Describes how he reacted to - and tried to deal with - the sudden prospect that he might die.
And I said to the doctor at the time… and the ward doctor was my HIV doctor at that point, because he was the head of HIV services and so he did the wards as well. I said, 'What is the scenario here, what is the worst-case scenario here?' And he says, 'The worst case scenario is two months to live.' And I thought okay, okay, what do I do here… And I said okay now get me one of the counsellors, I need to speak to one of the grief counsellors, because when I was admitted, they do it as kind of a standard you know. You had… if you needed to speak to you know a chaplain or a grief counsellor or any of those things… any psychological support that you wanted and I have always said no.
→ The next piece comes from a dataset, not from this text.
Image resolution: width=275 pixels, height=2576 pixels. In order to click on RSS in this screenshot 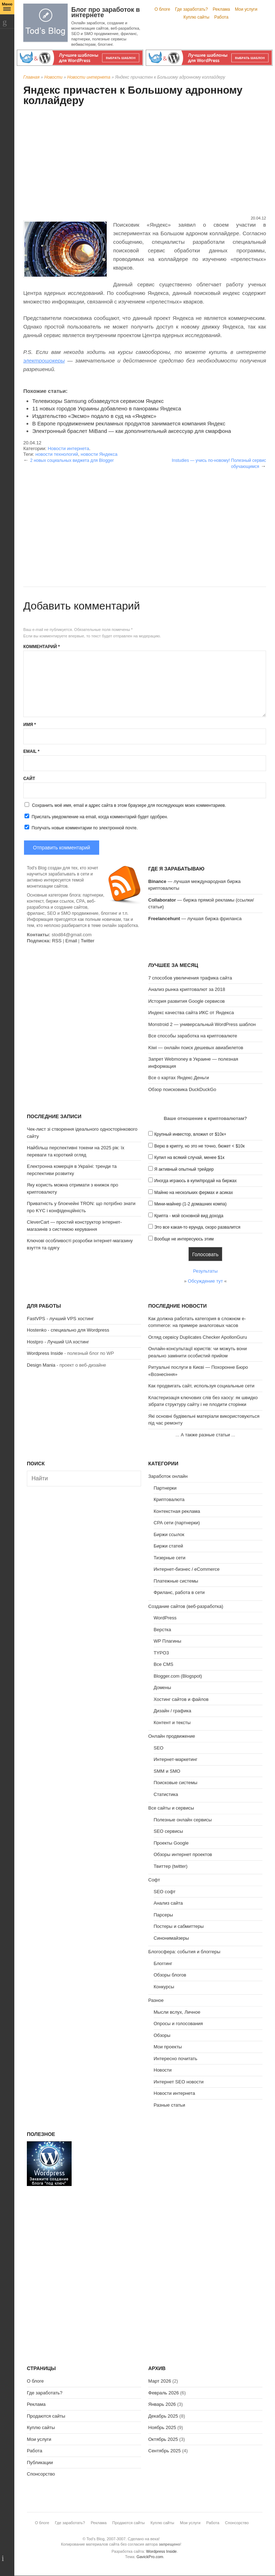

I'd been hospitalised before and I have said no, no, no I will deal with this with positive thinking. And I said no, get me a counsellor. And I think it was only the second time I'd ever cried over the situation. I cried when I got my AIDS diagnosis… And I cried to that counsellor and I just have to accept the fact that at that point, it was quite likely that I would die.
It is quite a shift from hope of going out dancing just a few weeks ago…
Ugh hum. To moving into a new flat, and then bang and it being kind of… Yes. I was angry as well obviously. I went back to the anger that I had got when I'd got my AIDS diagnoses. When I talked to the counsellor she asked me how angry I was. And I used some choice words. And it was… Yes, it was, it was for me finally like okay this finally maybe the end. And I did that thing of actually getting in touch with people and saying come and visit me because I thought I don't know, I don't know whether this is going to be okay or not.